Stored data
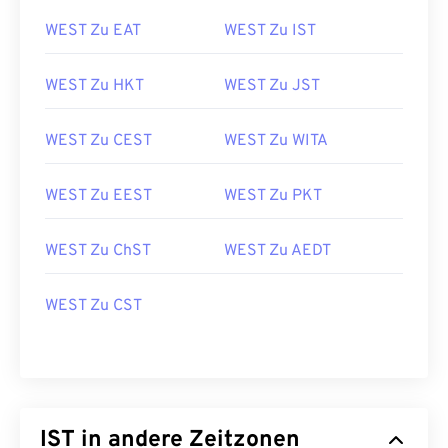
WEST Zu EAT
WEST Zu IST
WEST Zu HKT
WEST Zu JST
WEST Zu CEST
WEST Zu WITA
WEST Zu EEST
WEST Zu PKT
WEST Zu ChST
WEST Zu AEDT
WEST Zu CST
IST in andere Zeitzonen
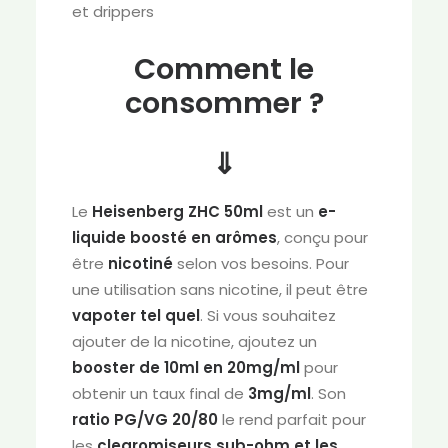
et drippers
Comment le
consommer ?
⇓
Le
Heisenberg ZHC 50ml
est un
e-
liquide boosté en arômes
, conçu pour
être
nicotiné
selon vos besoins. Pour
une utilisation sans nicotine, il peut être
vapoter tel quel
. Si vous souhaitez
ajouter de la nicotine, ajoutez un
booster de 10ml en 20mg/ml
pour
obtenir un taux final de
3mg/ml
. Son
ratio PG/VG 20/80
le rend parfait pour
les
clearomiseurs sub-ohm et les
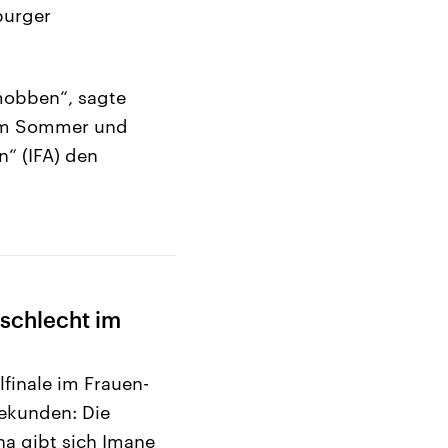
burger
mobben“, sagte
 im Sommer und
n“ (IFA) den
schlecht im
finale im Frauen-
ekunden: Die
ina gibt sich Imane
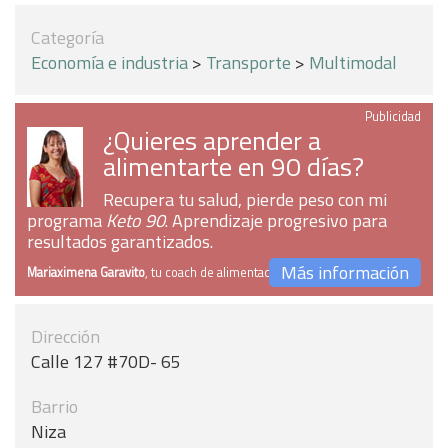
Categoría
Economía e industria
>
Transporte
>
Multimodal
Publicidad
¿Quieres aprender a
alimentarte en 90 días?
Recupera tu salud, pierde peso con mi
programa
Keto 90
. Aprendizaje progresivo para
resultados garantizados.
Más información
Mariaximena Garavito
, tu coach de alimentación
Dirección
Calle 127 #70D- 65
Barrio
Niza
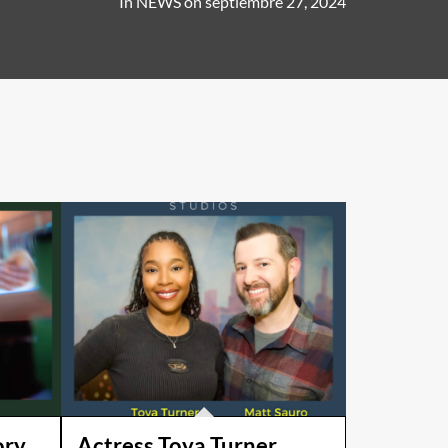
In
NEWS
on
septiembre 27, 2024
ory
Actress Toya Turner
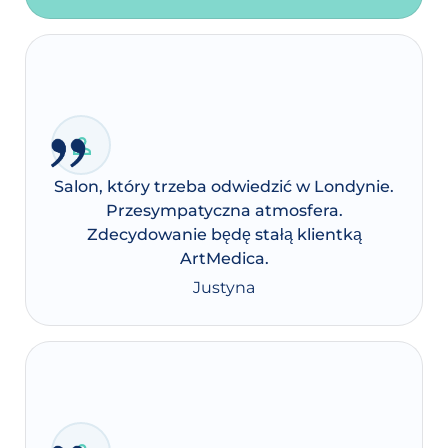
Salon, który trzeba odwiedzić w Londynie.
Przesympatyczna atmosfera.
Zdecydowanie będę stałą klientką
ArtMedica.
Justyna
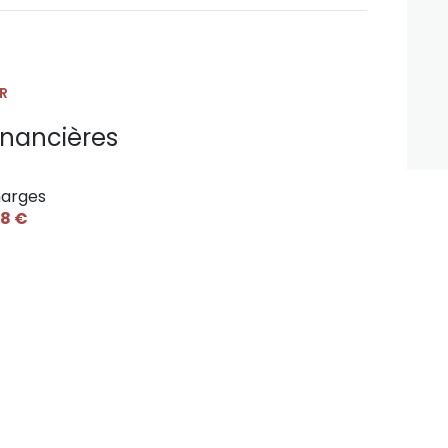
R
inancières
arges
8 €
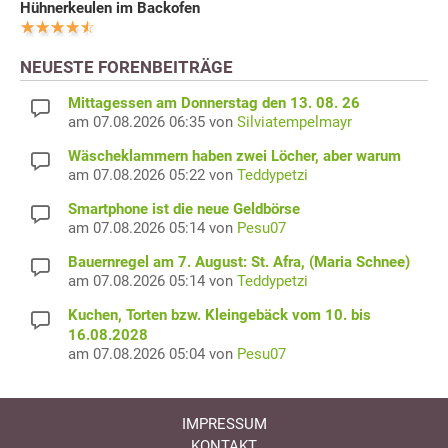
Hühnerkeulen im Backofen
NEUESTE FORENBEITRÄGE
Mittagessen am Donnerstag den 13. 08. 26
am 07.08.2026 06:35 von
Silviatempelmayr
Wäscheklammern haben zwei Löcher, aber warum
am 07.08.2026 05:22 von
Teddypetzi
Smartphone ist die neue Geldbörse
am 07.08.2026 05:14 von
Pesu07
Bauernregel am 7. August: St. Afra, (Maria Schnee)
am 07.08.2026 05:14 von
Teddypetzi
Kuchen, Torten bzw. Kleingebäck vom 10. bis
16.08.2028
am 07.08.2026 05:04 von
Pesu07
IMPRESSUM
KONTAKT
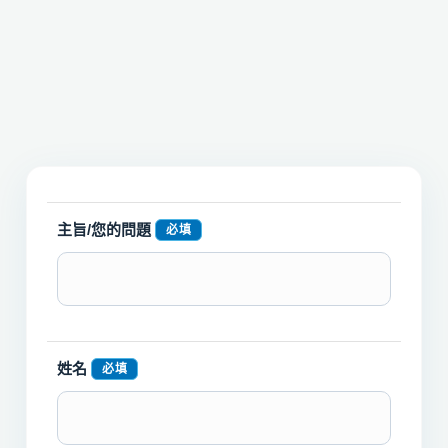
主旨/您的問題
必填
姓名
必填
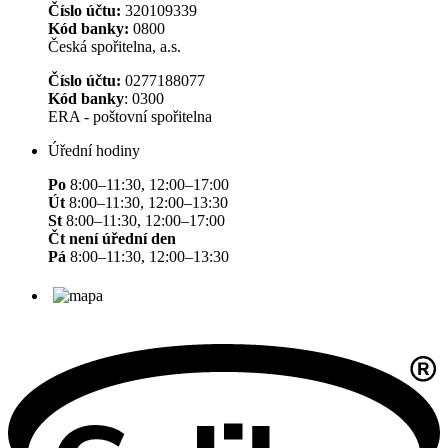
Číslo účtu:
320109339
Kód banky:
0800
Česká spořitelna, a.s.
Číslo účtu:
0277188077
Kód banky
: 0300
ERA - poštovní spořitelna
Úřední hodiny
Po
8:00–11:30, 12:00–17:00
Út
8:00–11:30, 12:00–13:30
St
8:00–11:30, 12:00–17:00
Čt není úřední den
Pá
8:00–11:30, 12:00–13:30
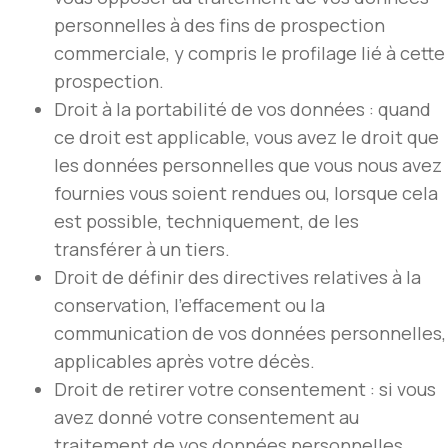
personnelles à des fins de prospection
commerciale, y compris le profilage lié à cette
prospection.
Droit à la portabilité de vos données : quand
ce droit est applicable, vous avez le droit que
les données personnelles que vous nous avez
fournies vous soient rendues ou, lorsque cela
est possible, techniquement, de les
transférer à un tiers.
Droit de définir des directives relatives à la
conservation, l’effacement ou la
communication de vos données personnelles,
applicables après votre décès.
Droit de retirer votre consentement : si vous
avez donné votre consentement au
traitement de vos données personnelles,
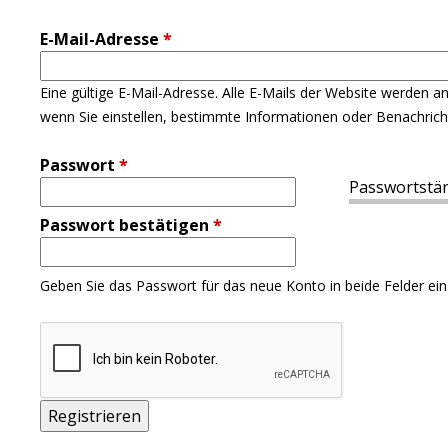
E-Mail-Adresse
*
Eine gültige E-Mail-Adresse. Alle E-Mails der Website werden a
wenn Sie einstellen, bestimmte Informationen oder Benachricht
Passwort
*
Passwortstär
Passwort bestätigen
*
Geben Sie das Passwort für das neue Konto in beide Felder ein
Back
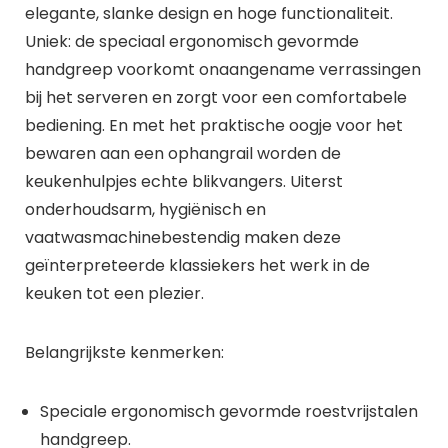
elegante, slanke design en hoge functionaliteit.
Uniek: de speciaal ergonomisch gevormde
handgreep voorkomt onaangename verrassingen
bij het serveren en zorgt voor een comfortabele
bediening. En met het praktische oogje voor het
bewaren aan een ophangrail worden de
keukenhulpjes echte blikvangers. Uiterst
onderhoudsarm, hygiënisch en
vaatwasmachinebestendig maken deze
geïnterpreteerde klassiekers het werk in de
keuken tot een plezier.
Belangrijkste kenmerken:
Speciale ergonomisch gevormde roestvrijstalen
handgreep.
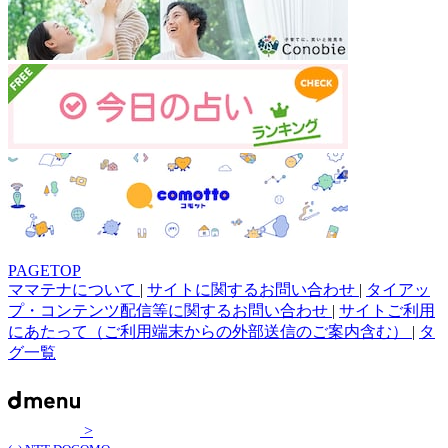
PAGETOP
ママテナについて
|
サイトに関するお問い合わせ
|
タイアッ
プ・コンテンツ配信等に関するお問い合わせ
|
サイトご利用
にあたって（ご利用端末からの外部送信のご案内含む）
|
タ
グ一覧
>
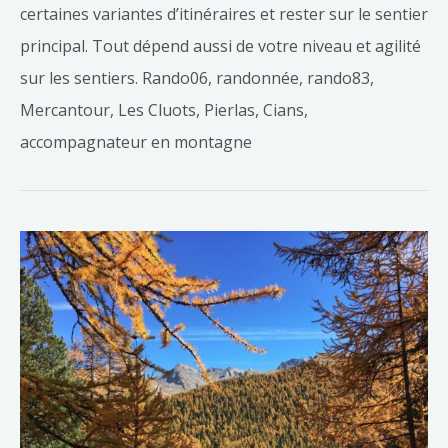
certaines variantes d’itinéraires et rester sur le sentier
principal. Tout dépend aussi de votre niveau et agilité
sur les sentiers. Rando06, randonnée, rando83,
Mercantour, Les Cluots, Pierlas, Cians,
accompagnateur en montagne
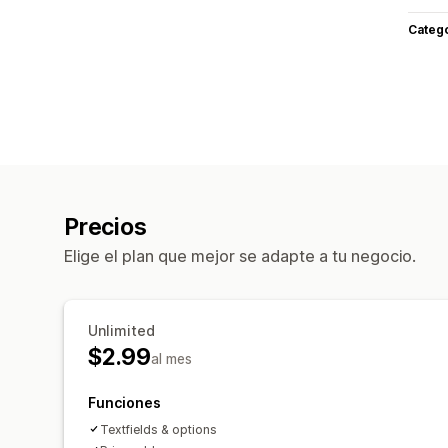
Categ
Precios
Elige el plan que mejor se adapte a tu negocio.
Unlimited
$2.99
al mes
Funciones
Textfields & options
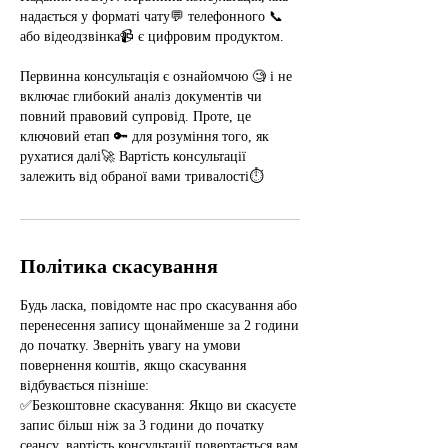
надається у форматі чату💬 телефонного 📞
або відеодзвінка📹 є цифровим продуктом.
Первинна консультація є ознайомчою 🧐 і не
включає глибокий аналіз документів чи
повний правовий супровід. Проте, це
ключовий етап 🔑 для розуміння того, як
рухатися далі🚀 Вартість консультації
залежить від обраної вами тривалості⏱️
Політика скасування
Будь ласка, повідомте нас про скасування або
перенесення запису щонайменше за 2 години
до початку. Зверніть увагу на умови
повернення коштів, якщо скасування
відбувається пізніше:
✅Безкоштовне скасування: Якщо ви скасуєте
запис більш ніж за 3 години до початку
сеансу, вартість консультації повертається вам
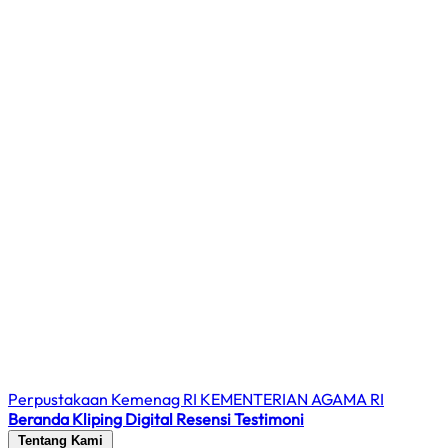
Perpustakaan Kemenag RI
KEMENTERIAN AGAMA RI
Beranda
Kliping Digital
Resensi
Testimoni
Tentang Kami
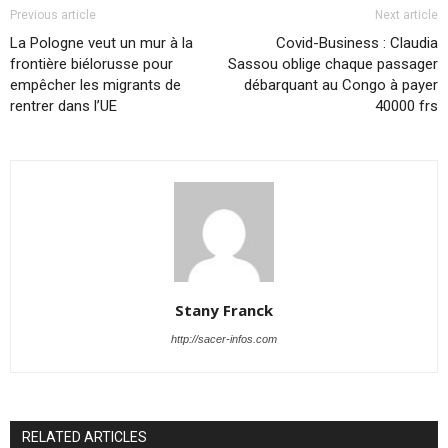
Previous article
Next article
La Pologne veut un mur à la
Covid-Business : Claudia
frontière biélorusse pour
Sassou oblige chaque passager
empêcher les migrants de
débarquant au Congo à payer
rentrer dans l’UE
40000 frs
Stany Franck
http://sacer-infos.com
RELATED ARTICLES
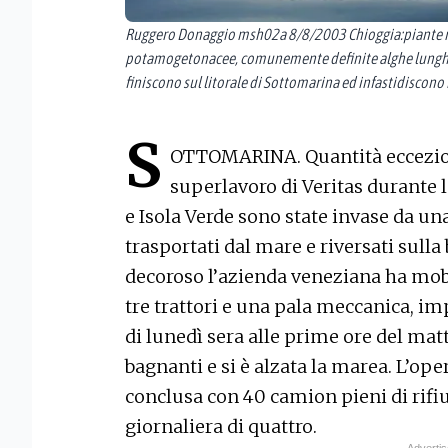
Ruggero Donaggio msh02a 8/8/2003 Chioggia:piante m
potamogetonacee, comunemente definite alghe lunghe, 
finiscono sul litorale di Sottomarina ed infastidiscono i
S
OTTOMARINA. Quantità ecceziona
superlavoro di Veritas durante 
e Isola Verde sono state invase da un
trasportati dal mare e riversati sulla
decoroso l’azienda veneziana ha mobi
tre trattori e una pala meccanica, im
di lunedì sera alle prime ore del matt
bagnanti e si è alzata la marea. L’ope
conclusa con 40 camion pieni di rifiu
giornaliera di quattro.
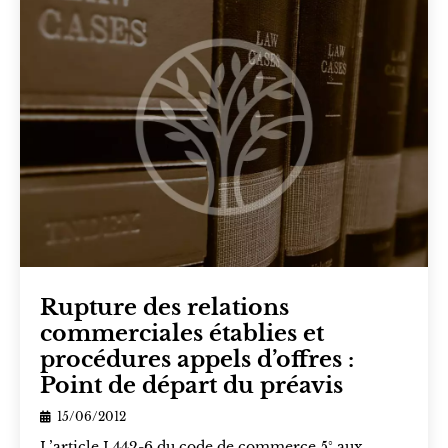
Rupture des relations
commerciales établies et
procédures appels d’offres :
Point de départ du préavis
15/06/2012
L’article L442-6 du code de commerce 5° aux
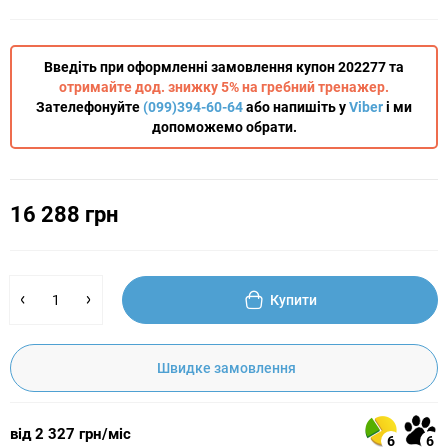
Введіть при оформленні замовлення купон 202277 та
отримайте дод. знижку 5% на гребний тренажер.
Зателефонуйте
(099)394-60-64
або напишіть у
Viber
і ми
допоможемо обрати.
16 288 грн
Купити
Швидке замовлення
від 2 327 грн/міс
6
6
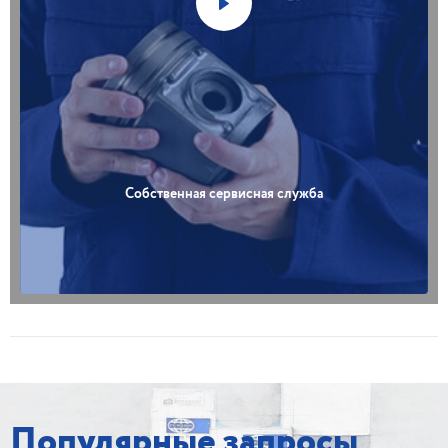
Собственная сервисная служба
Популярные запросы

- **TASK STATEMENT**: What belongs in the answer is each line above, reproduced exactly, and no picture.

- **RESULT OF THIS EXERCISE**:
WEST Zu EAT
WEST Zu IST
WEST Zu HKT
WEST Zu JST
WEST Zu CEST
WEST Zu WITA
WEST Zu EEST
WEST Zu PKT
WEST Zu ChST
WEST Zu AEDT
WEST Zu CST
IST in andere Zeitzonen
et drippers
Comment le
consommer ?
⇓
Le
Heisenberg ZHC 50ml
est un
e-
liquide boosté en arômes
, conçu pour
être
nicotiné
selon vos besoins. Pour
une utilisation sans nicotine, il peut être
vapoter tel quel
. Si vous souhaitez
ajouter de la nicotine, ajoutez un
booster de 10ml en 20mg/ml
pour
obtenir un taux final de
3mg/ml
. Son
ratio PG/VG 20/80
le rend parfait pour
les
clearomiseurs sub-ohm et les
burger
mobben“, sagte
 im Sommer und
n“ (IFA) den
schlecht im
finale im Frauen-
ekunden: Die
ina gibt sich Imane
Categoría
Economía e industria
>
Transporte
>
Multimodal
Publicidad
¿Quieres aprender a
alimentarte en 90 días?
Recupera tu salud, pierde peso con mi
programa
Keto 90
. Aprendizaje progresivo para
resultados garantizados.
Más información
Mariaximena Garavito
, tu coach de alimentación
Dirección
Calle 127 #70D- 65
Barrio
Niza
In
NEWS
on
septiembre 27, 2024
ory
Actress Toya Turner
Salon, który trzeba odwiedzić w Londynie.
Przesympatyczna atmosfera.
Zdecydowanie będę stałą klientką
ArtMedica.
Justyna
R
inancières
arges
8 €
Hühnerkeulen im Backofen
NEUESTE FORENBEITRÄGE
Mittagessen am Donnerstag den 13. 08. 26
am 07.08.2026 06:35 von
Silviatempelmayr
Wäscheklammern haben zwei Löcher, aber warum
am 07.08.2026 05:22 von
Teddypetzi
Smartphone ist die neue Geldbörse
am 07.08.2026 05:14 von
Pesu07
Bauernregel am 7. August: St. Afra, (Maria Schnee)
am 07.08.2026 05:14 von
Teddypetzi
Kuchen, Torten bzw. Kleingebäck vom 10. bis
16.08.2028
am 07.08.2026 05:04 von
Pesu07
IMPRESSUM
KONTAKT
主旨/您的問題
必填
姓名
必填
Číslo účtu:
320109339
Kód banky:
0800
Česká spořitelna, a.s.
Číslo účtu:
0277188077
Kód banky
: 0300
ERA - poštovní spořitelna
Úřední hodiny
Po
8:00–11:30, 12:00–17:00
Út
8:00–11:30, 12:00–13:30
St
8:00–11:30, 12:00–17:00
Čt není úřední den
Pá
8:00–11:30, 12:00–13:30
personnelles à des fins de prospection
commerciale, y compris le profilage lié à cette
prospection.
Droit à la portabilité de vos données : quand
ce droit est applicable, vous avez le droit que
les données personnelles que vous nous avez
fournies vous soient rendues ou, lorsque cela
est possible, techniquement, de les
transférer à un tiers.
Droit de définir des directives relatives à la
conservation, l’effacement ou la
communication de vos données personnelles,
applicables après votre décès.
Droit de retirer votre consentement : si vous
avez donné votre consentement au
traitement de vos données personnelles,
E-Mail-Adresse
*
Eine gültige E-Mail-Adresse. Alle E-Mails der Website werden a
wenn Sie einstellen, bestimmte Informationen oder Benachricht
Passwort
*
Passwortstär
Passwort bestätigen
*
Geben Sie das Passwort für das neue Konto in beide Felder ein
Back
elegante, slanke design en hoge functionaliteit.
Uniek: de speciaal ergonomisch gevormde
handgreep voorkomt onaangename verrassingen
bij het serveren en zorgt voor een comfortabele
bediening. En met het praktische oogje voor het
bewaren aan een ophangrail worden de
keukenhulpjes echte blikvangers. Uiterst
onderhoudsarm, hygiënisch en
vaatwasmachinebestendig maken deze
geïnterpreteerde klassiekers het werk in de
keuken tot een plezier.
Belangrijkste kenmerken:
Speciale ergonomisch gevormde roestvrijstalen
handgreep.
PAGETOP
ママテナについて
|
サイトに関するお問い合わせ
|
タイアッ
プ・コンテンツ配信等に関するお問い合わせ
|
サイトご利用
にあたって（ご利用端末からの外部送信のご案内含む）
|
タ
グ一覧
>
certaines variantes d’itinéraires et rester sur le sentier
principal. Tout dépend aussi de votre niveau et agilité
sur les sentiers. Rando06, randonnée, rando83,
Mercantour, Les Cluots, Pierlas, Cians,
accompagnateur en montagne
Categ
Precios
Elige el plan que mejor se adapte a tu negocio.
Unlimited
$2.99
al mes
Funciones
Textfields & options
надається у форматі чату💬 телефонного 📞
або відеодзвінка📹 є цифровим продуктом.
Первинна консультація є ознайомчою 🧐 і не
включає глибокий аналіз документів чи
повний правовий супровід. Проте, це
ключовий етап 🔑 для розуміння того, як
рухатися далі🚀 Вартість консультації
залежить від обраної вами тривалості⏱️
Політика скасування
Будь ласка, повідомте нас про скасування або
перенесення запису щонайменше за 2 години
до початку. Зверніть увагу на умови
повернення коштів, якщо скасування
відбувається пізніше:
✅Безкоштовне скасування: Якщо ви скасуєте
запис більш ніж за 3 години до початку
сеансу, вартість консультації повертається вам
Perpustakaan Kemenag RI
KEMENTERIAN AGAMA RI
Beranda
Kliping Digital
Resensi
Testimoni
Tentang Kami
Previous article
Next article
La Pologne veut un mur à la
Covid-Business : Claudia
frontière biélorusse pour
Sassou oblige chaque passager
empêcher les migrants de
débarquant au Congo à payer
rentrer dans l’UE
40000 frs
Stany Franck
http://sacer-infos.com
RELATED ARTICLES
Ruggero Donaggio msh02a 8/8/2003 Chioggia:piante m
potamogetonacee, comunemente definite alghe lunghe, 
finiscono sul litorale di Sottomarina ed infastidiscono i
S
OTTOMARINA. Quantità ecceziona
superlavoro di Veritas durante 
e Isola Verde sono state invase da un
trasportati dal mare e riversati sulla
decoroso l’azienda veneziana ha mobi
tre trattori e una pala meccanica, im
di lunedì sera alle prime ore del matt
bagnanti e si è alzata la marea. L’ope
conclusa con 40 camion pieni di rifiu
giornaliera di quattro.
Rupture des relations
commerciales établies et
procédures appels d’offres :
Point de départ du préavis
15/06/2012
L’article L442-6 du code de commerce 5° aux
Введіть при оформленні замовлення купон 202277 та
отримайте дод. знижку 5% на гребний тренажер.
Зателефонуйте
(099)394-60-64
або напишіть у
Viber
і ми
допоможемо обрати.
16 288 грн
Купити
Швидке замовлення
від 2 327 грн/міс
6
6
Собственная сервисная служба
Популярные запросы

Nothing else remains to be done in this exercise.